Sì, proprio nel tuo sangue, quella linfa vitale che dovrebbe scorrere come un fiume pulito, ossigenando ogni cellula e portando nutrienti dove servono. Quando tutto funziona bene, il sangue irrora ogni distretto, il microcircolo lavora in silenzio e il corpo si rigenera continuamente.
Ma quando il flusso rallenta, anche solo un po', inizia un effetto domino silenzioso. I tessuti non ricevono più ossigeno a sufficienza, gli scarti metabolici si accumulano, i capillari diventano più rigidi e le cellule cominciano letteralmente a soffocare. È a quel punto che il corpo inizia a mandare segnali d’allarme... dolori diffusi, muscoli contratti, stanchezza profonda, formicolii, infiammazione che si sposta da un punto all’altro.
L’infiammazione cronica di basso grado è uno dei più grandi sabotatori della salute moderna. Non la senti subito, ma ti logora giorno dopo giorno. È come una brace sotto la cenere: non brucia abbastanza da farti correre al pronto soccorso, ma continua a consumare i tessuti.
Quando le pareti dei vasi si infiammano, diventano meno elastiche.
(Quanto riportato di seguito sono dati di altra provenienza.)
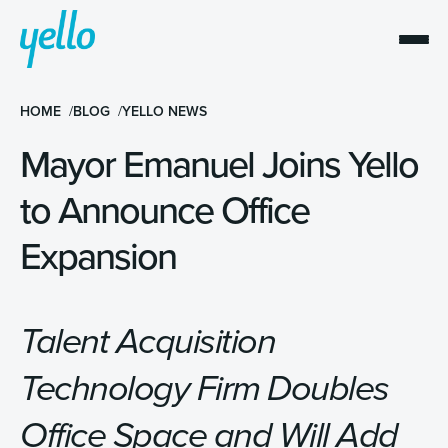
HOME
BLOG
YELLO NEWS
Mayor Emanuel Joins Yello
to Announce Office
Expansion
Talent Acquisition
Technology Firm Doubles
Office Space and Will Add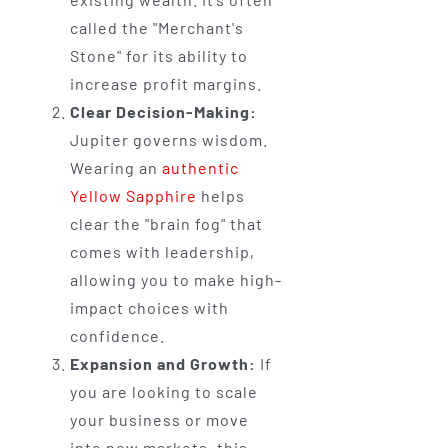
called the "Merchant's
Stone" for its ability to
increase profit margins.
Clear Decision-Making:
Jupiter governs wisdom.
Wearing an
authentic
Yellow Sapphire
helps
clear the "brain fog" that
comes with leadership,
allowing you to make high-
impact choices with
confidence.
Expansion and Growth:
If
you are looking to scale
your business or move
into new markets, this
Il sangue non scorre più come dovrebbe, e quella lentezza, quel rallentamento invisibile, è sufficiente a ridurre drasticamente l’arrivo di ossigeno e nutrienti.
Risultato? Le cellule, non nutrendosi più bene, iniziano a funzionare male. Il collagene si ossida, il calcio si deposita dove non dovrebbe, e ciò che percepisci come dolore alle ossa è in realtà un dolore da ischemia tissutale, da infiammazione silente, da microcircolazione bloccata.
Pensa al sangue non come a un semplice fluido, ma come a un sistema di comunicazione cellulare. Ogni globulo rosso è una piccola navetta che trasporta ossigeno, ma anche informazioni chimiche e segnali. Quando il sangue è viscoso, denso, pieno di scorie o carico di zuccheri e grassi ossidati, i capillari si intasano. È come se la rete autostradale del tuo corpo andasse in tilt.
E qui succede qualcosa di molto interessante.... il corpo, nel tentativo di compensare, contrae i muscoli per migliorare la circolazione locale. Ma se questo stato di tensione dura troppo, si cronicizza. Nasce la rigidità, le fibre si accorciano, il tessuto connettivo si indurisce, e il dolore diventa il linguaggio del corpo che chiede aiuto.
Molti pensano che sia colpa dell’età o del non fare abbastanza movimento. In realtà, ci sono molte cause, spesso invisibili, che compromettono il flusso sanguigno:
- Infiammazione sistemica cronica (alimentazione infiammatoria, zuccheri, farine raffinate, oli vegetali ossidati).
- Stress ossidativo (radicali liberi in eccesso, carenza di antiossidanti).
- Accumulo di tossine ambientali (metalli pesanti, pesticidi, solventi, micotossine).
- Stasi linfatica e stagnazione del mesenchima (quando la matrice extracellulare è intasata, il sangue non può drenare bene).
- Squilibri ormonali e cortisolo cronico alto, che irrigidisce i vasi e altera la viscosità del sangue.
- Deficit di micronutrienti chiave come magnesio, rame, silicio, vitamina C e K2, indispensabili per la flessibilità dei vasi e la produzione di collagene vascolare.
Il corpo si adatta, certo. Ma fino a un certo punto. Quando la compensazione finisce, arriva la fatica cronica, i dolori migranti e il senso di pesantezza interna.
C’è anche un altro aspetto che pochi considerano... il cervello. Anche lui vive di sangue. Quando la microcircolazione è lenta, anche le sinapsi si spengono. Ti senti confuso, scarico, privo di motivazione e caso mai con la nebbia cerebrale. Non è solo stanchezza mentale... è un problema di perfusione. Il cervello, che consuma il venti per cento dell’ossigeno totale, diventa la prima vittima.